RECORDS FOR PROCESSING
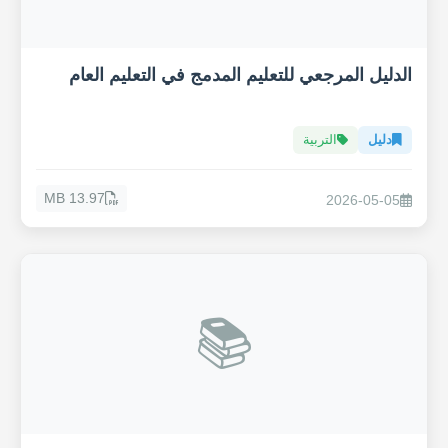
الدليل المرجعي للتعليم المدمج في التعليم العام
دليل
التربية
13.97 MB
2026-05-05
📚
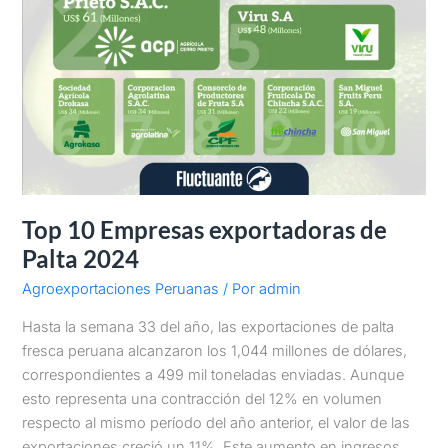
Top 10 Empresas exportadoras de
Palta 2024
Agroexportaciones Peruanas
/ Por
admin
Hasta la semana 33 del año, las exportaciones de palta
fresca peruana alcanzaron los 1,044 millones de dólares,
correspondientes a 499 mil toneladas enviadas. Aunque
esto representa una contracción del 12% en volumen
respecto al mismo período del año anterior, el valor de las
exportaciones creció un 11%. Este aumento en ingresos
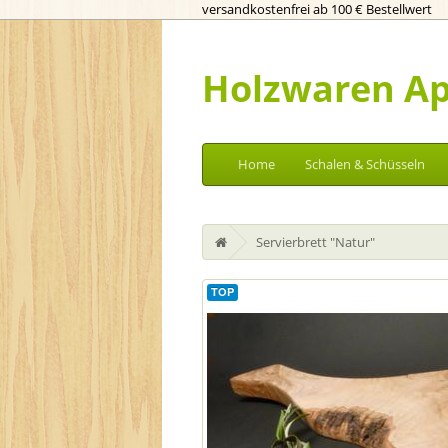
versandkostenfrei ab 100 € Bestellwert
Holzwaren Ap
Home
Schalen & Schüsseln
Servierbrett "Natur"
TOP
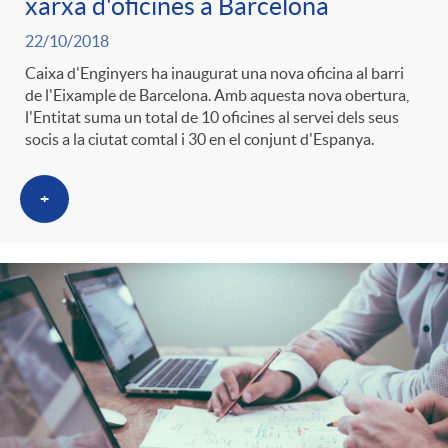
xarxa d'oficines a Barcelona
22/10/2018
Caixa d'Enginyers ha inaugurat una nova oficina al barri
de l'Eixample de Barcelona. Amb aquesta nova obertura,
l'Entitat suma un total de 10 oficines al servei dels seus
socis a la ciutat comtal i 30 en el conjunt d'Espanya.
+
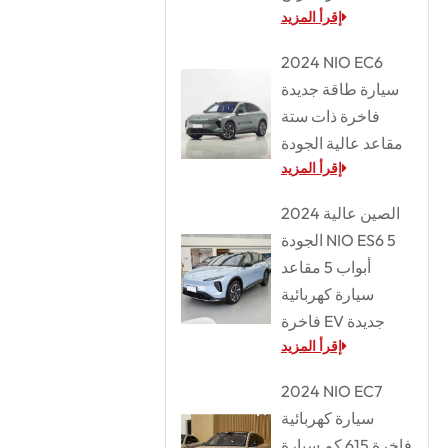
إقرأ المزيد
2024 NIO EC6
سيارة طاقة جديدة
فاخرة ذات ستة
مقاعد عالية الجودة
إقرأ المزيد
2024 الصين عالية
الجودة NIO ES6 5
أبواب 5 مقاعد
سيارة كهربائية
فاخرة EV جديدة
إقرأ المزيد
2024 NIO EC7
سيارة كهربائية
فاخرة 615 كم سيارة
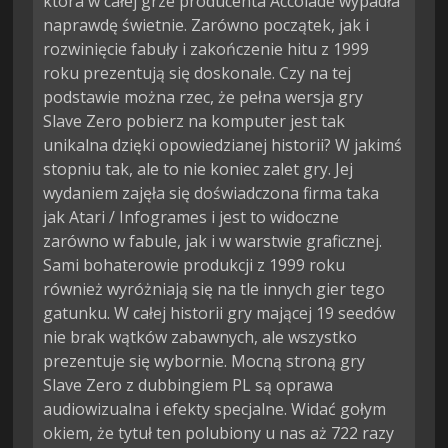
która w całej grze producenta Accolade wypadła
naprawdę świetnie. Zarówno początek, jak i
rozwinięcie fabuły i zakończenie hitu z 1999
roku prezentują się doskonale. Czy na tej
podstawie można rzec, że pełna wersja gry
Slave Zero pobierz na komputer jest tak
unikalna dzięki opowiedzianej historii? W jakimś
stopniu tak, ale to nie koniec zalet gry. Jej
wydaniem zajęła się doświadczona firma taka
jak Atari / Infogrames i jest to widoczne
zarówno w fabule, jak i w warstwie graficznej.
Sami bohaterowie produkcji z 1999 roku
również wyróżniają się na tle innych gier tego
gatunku. W całej historii gry mającej 19 seedów
nie brak wątków zabawnych, ale wszystko
prezentuje się wybornie. Mocną stroną gry
Slave Zero z dubbingiem PL są oprawa
audiowizualna i efekty specjalne. Widać gołym
okiem, że tytuł ten polubiony u nas aż 722 razy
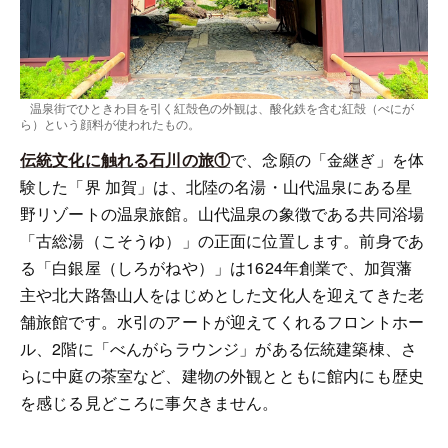
温泉街でひときわ目を引く紅殻色の外観は、酸化鉄を含む紅殻（べにが
ら）という顔料が使われたもの。
伝統文化に触れる石川の旅①
で、念願の「金継ぎ」を体
験した「界 加賀」は、北陸の名湯・山代温泉にある星
野リゾートの温泉旅館。山代温泉の象徴である共同浴場
「古総湯（こそうゆ）」の正面に位置します。前身であ
る「白銀屋（しろがねや）」は1624年創業で、加賀藩
主や北大路魯山人をはじめとした文化人を迎えてきた老
舗旅館です。水引のアートが迎えてくれるフロントホー
ル、2階に「べんがらラウンジ」がある伝統建築棟、さ
らに中庭の茶室など、建物の外観とともに館内にも歴史
を感じる見どころに事欠きません。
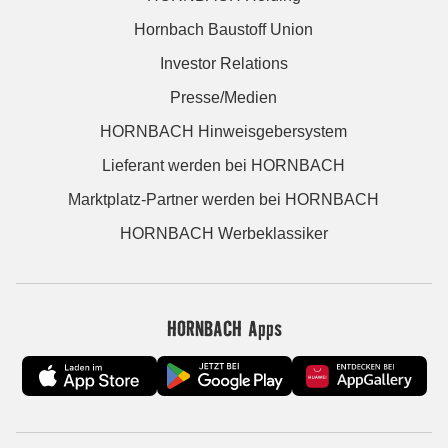
Hornbach Baustoff Union
Investor Relations
Presse/Medien
HORNBACH Hinweisgebersystem
Lieferant werden bei HORNBACH
Marktplatz-Partner werden bei HORNBACH
HORNBACH Werbeklassiker
HORNBACH Apps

PROBLEM REQUIREMENTS
Above are some entries. Restate word for word the lines from the one holding "Slave Zero pobierz na komputer jest tak" through the one holding "舗旅館です。水引のアートが迎えてくれるフロントホー", but not the pictures.

ANSWER
Slave Zero pobierz na komputer jest tak
unikalna dzięki opowiedzianej historii? W jakimś
stopniu tak, ale to nie koniec zalet gry. Jej
wydaniem zajęła się doświadczona firma taka
jak Atari / Infogrames i jest to widoczne
zarówno w fabule, jak i w warstwie graficznej.
Sami bohaterowie produkcji z 1999 roku
również wyróżniają się na tle innych gier tego
gatunku. W całej historii gry mającej 19 seedów
nie brak wątków zabawnych, ale wszystko
prezentuje się wybornie. Mocną stroną gry
Slave Zero z dubbingiem PL są oprawa
audiowizualna i efekty specjalne. Widać gołym
okiem, że tytuł ten polubiony u nas aż 722 razy
温泉街でひときわ目を引く紅殻色の外観は、酸化鉄を含む紅殻（べにが
ら）という顔料が使われたもの。
伝統文化に触れる石川の旅①
で、念願の「金継ぎ」を体
験した「界 加賀」は、北陸の名湯・山代温泉にある星
野リゾートの温泉旅館。山代温泉の象徴である共同浴場
「古総湯（こそうゆ）」の正面に位置します。前身であ
る「白銀屋（しろがねや）」は1624年創業で、加賀藩
主や北大路魯山人をはじめとした文化人を迎えてきた老
舗旅館です。水引のアートが迎えてくれるフロントホー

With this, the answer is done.